What to work on ::
If a record below holds a picture, leave the picture out and copy the rest exactly.
- - - - -
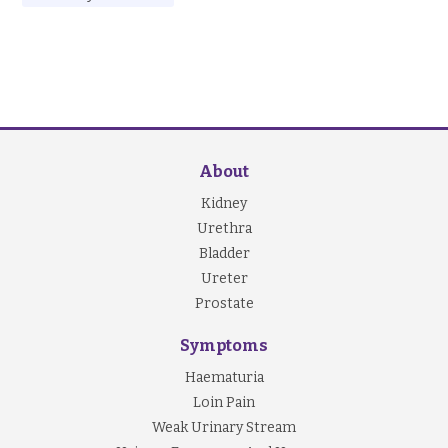
About
Kidney
Urethra
Bladder
Ureter
Prostate
Symptoms
Haematuria
Loin Pain
Weak Urinary Stream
- - - - -
Result of this task ::
About
Kidney
Urethra
Bladder
Ureter
Prostate
Symptoms
Haematuria
Loin Pain
Weak Urinary Stream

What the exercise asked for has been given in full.